Quando Torres chegou à liga inglesa, chegou rodeado de duvidas.
Se tinha fisico para aguentar o duro futebol inglês. Se era maturo o suficiente. Se conseguiria adaptar-se ao estilo de jogo do Pool. Mil e uma dúvidas que ensombravam a chegada do mais promissor avançado europeu. Depois de anos a levar às costas o Atlético de Madrid, o seu clube de coração, Torres fartou-se. Depois de uma derrota por 6-1 com o Barcelona disse chega. Era o capitão e estava farto de não ter ninguém que o acompanhasse na sinfonia de ataque do Manzanares. De Inglaterra Benitez ouviu os suspiros e forçou a sua compra. Prometeu um goleador. Os adeptos franziam o olho ao Niño. Hoje têm-no como um idolo, ao nível de Owen, Rush, Keegan e Toshack, esses dianteiros endiabrados que fizeram história com a camisola dos reds.
No seu primeiro ano Torres explodiu como goleador e levou de novo o Liverpool a lutar pelos postos cimeiros. Mas vivia debaixo da sombra de Cristiano Ronaldo, a estrela da prova. Ficou a uns poucos golos do português, obtendo o melhor registo de estreia de um avançado na Premier. Mas poucos lhe deram importância. No ano seguinte viu-se afectado pelas lesões que lhe custariam muitos jogos e golos perdidos. O Liverpool ressentiu-se e o titulo ficou mais longe. E Torres provava ser indispensável. Cada vez mais.
Curiosamente o avançado idolatrado em Inglaterra é cada vez mais polémico em Espanha.
Na selecção sempre viveu sob a sombra de ser considerado como um menino prodigio, num país que ainda idolatra o seu anterior prodigio adolescente, Raul, hoje cada vez mais perto da reforma desportiva. No Euro 2008, em que a selecção espanhol bateu tudo e todos, perdeu o protagonismo para David Villa. Que acabou por se sagrar o goleador da prova. Mas o golo decisivo, na final, foi dele. Um gesto tipico de Torres, um nunca desistir de acreditar que surpreendeu Lahm e Lehman. Um golo à Torres que o país não soube apreciar. Meses depois, com todo o rebuliço à volta do Ballon D´Or, o avançado queixava-se de que em Espanha ninguém o queria.

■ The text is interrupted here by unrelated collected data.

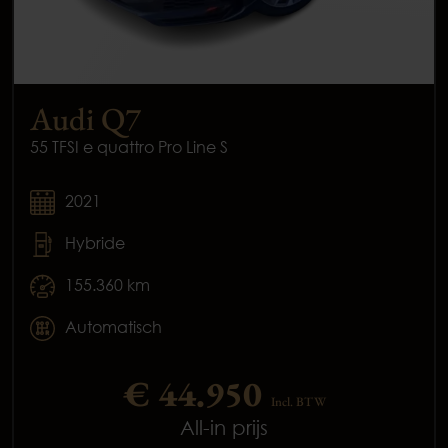
Audi Q7
55 TFSI e quattro Pro Line S
2021
Hybride
155.360 km
Automatisch
€ 44.950
Incl. BTW
All-in prijs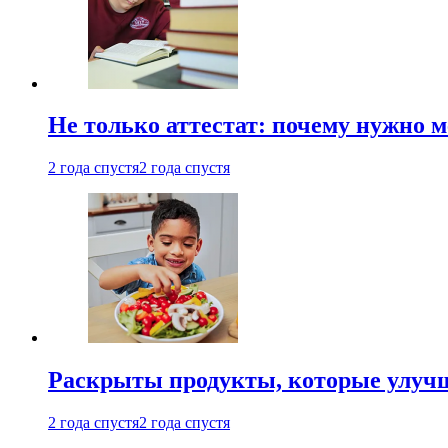
Не только аттестат: почему нужно 
2 года спустя
2 года спустя
Раскрыты продукты, которые улучш
2 года спустя
2 года спустя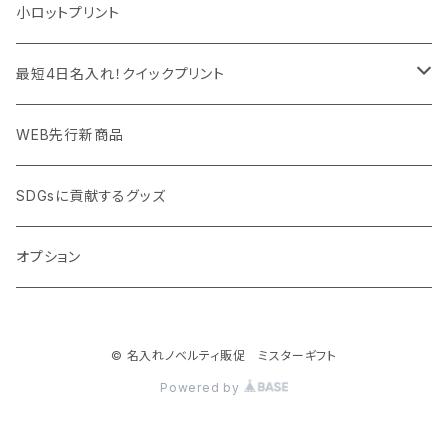
モバイル周辺グッズ
マスク・フェイスシールド
ドリンクフェア
エンタメグッズ・イベント会場物販品
小ロットプリント
PC周辺グッズ
測定・測量用品
ボトル・タンブラー
ご当地グッズ・オリジナルお土産品
最短4日名入れ！クイックプリント
加湿器・オゾン発生器
ポーチ・巾着
フルカラー印刷ノベルティ
クイック印刷対応トートバッグ・エコバッグ
WEB先行新商品
ウイルス対策消耗品
タオル・ブランケット
予算消化・備品におすすめグッズ
クイック印刷対応ポーチ・巾着
SDGsに貢献するグッズ
ウイルス対策備品
その他雑貨品
展示会・説明会ノベルティ
クイック印刷対応ボトル
オプション
名入れできるグッズ
ご挨拶まわり品・訪問粗品
© 名入れノベルティ販促 ミスターギフト
スポーツイベント特集
Powered by
周年記念品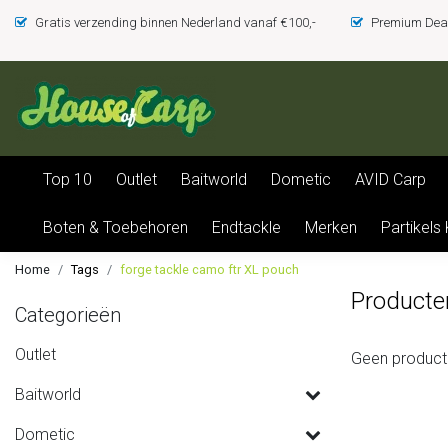
Gratis verzending binnen Nederland vanaf €100,-
Premium Deal
Top 10
Outlet
Baitworld
Dometic
AVID Carp
Boten & Toebehoren
Endtackle
Merken
Partikels
Home
Tags
forge tackle camo ftr XL pouch
Producte
Categorieën
Outlet
Geen product
Baitworld
Dometic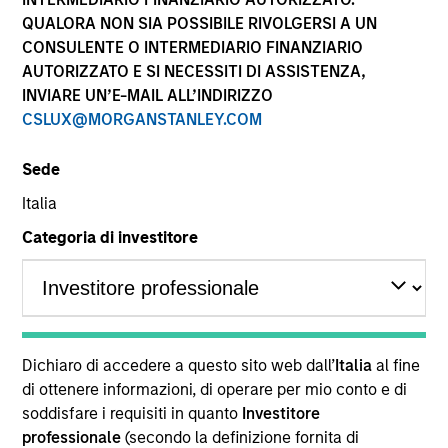
performance sono calcolati in base al valore del
QUALORA NON SIA POSSIBILE RIVOLGERSI A UN
patrimonio netto (NAV), al netto delle spese, e non
CONSULENTE O INTERMEDIARIO FINANZIARIO
comprendono le commissioni e gli oneri relativi
AUTORIZZATO E SI NECESSITI DI ASSISTENZA,
all’emissione e al rimborso delle quote. Tutti i dati relativi
alle performance e agli indici sono tratti da Morgan
INVIARE UN’E-MAIL ALL’INDIRIZZO
Stanley Investment Management.
CSLUX@MORGANSTANLEY.COM
Fare clic sul nome del Comparto per informazioni sui
Rendimenti nell’anno solare.
Sede
Italia
Categoria di investitore
*Devise de référence du fonds
Il presente materiale contiene informazioni relative ai
Comparti di Morgan Stanley Investment Funds, una
Dichiaro di accedere a questo sito web dall’
Italia
al fine
società di investimento a capitale variabile di diritto
di ottenere informazioni, di operare per mio conto e di
lussemburghese. (la “Società”) è registrata nel
soddisfare i requisiti in quanto
Investitore
Granducato di Lussemburgo come organismo
professionale
(secondo la definizione fornita di
d’investimento collettivo ai sensi della Parte 1 della Legge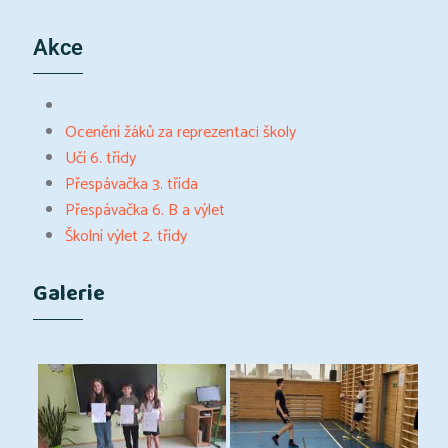
Akce
Ocenění žáků za reprezentaci školy
Učí 6. třídy
Přespávačka 3. třída
Přespávačka 6. B a výlet
Školní výlet 2. třídy
Galerie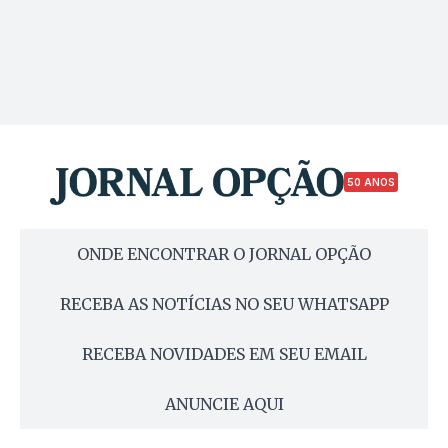
50 ANOS
ONDE ENCONTRAR O JORNAL OPÇÃO
RECEBA AS NOTÍCIAS NO SEU WHATSAPP
RECEBA NOVIDADES EM SEU EMAIL
ANUNCIE AQUI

A imprensa de Barcelona apoiava Xavi e Messi. A de Madrid a Casillas. A ele, ninguém. Acabou por conseguir o terceiro posto. Só pelos seus próprios méritos. Soltou palavras imperdoáveis num país que se ama demasiado. Disse que a Premier era superior à Liga. Responderam-lhe da terra dos touros que, quando marcasse pela selecção, teria direito a opinar. Ele que nunca ganhou um trofeu em Espanha. Nem em Inglaterra. Mas que o persegue loucamente.

Hoje em dia há poucos avançados como Fernando Torres. Atlético, possante e rápido, o espanhol é um animal de área que sabe vir buscar jogo quando a equipa não consegue romper as filas. No Liverpool é pouco mais que essencial e pela Espanha, por muito que não lhes entre no goto, é fundamental para atacar o tal Mundial que em Madrid já dão por ganho. Com 25 anos está melhor do que nunca e a caminho de se tornar uma lenda viva em Liverpool. E isto sem ter ganho nada. Imaginemos só o que acontecerá se El Niño, o homem que nem a dor consegue travar, acaba com essa sede de duas décadas. Talvez seja o seu destino!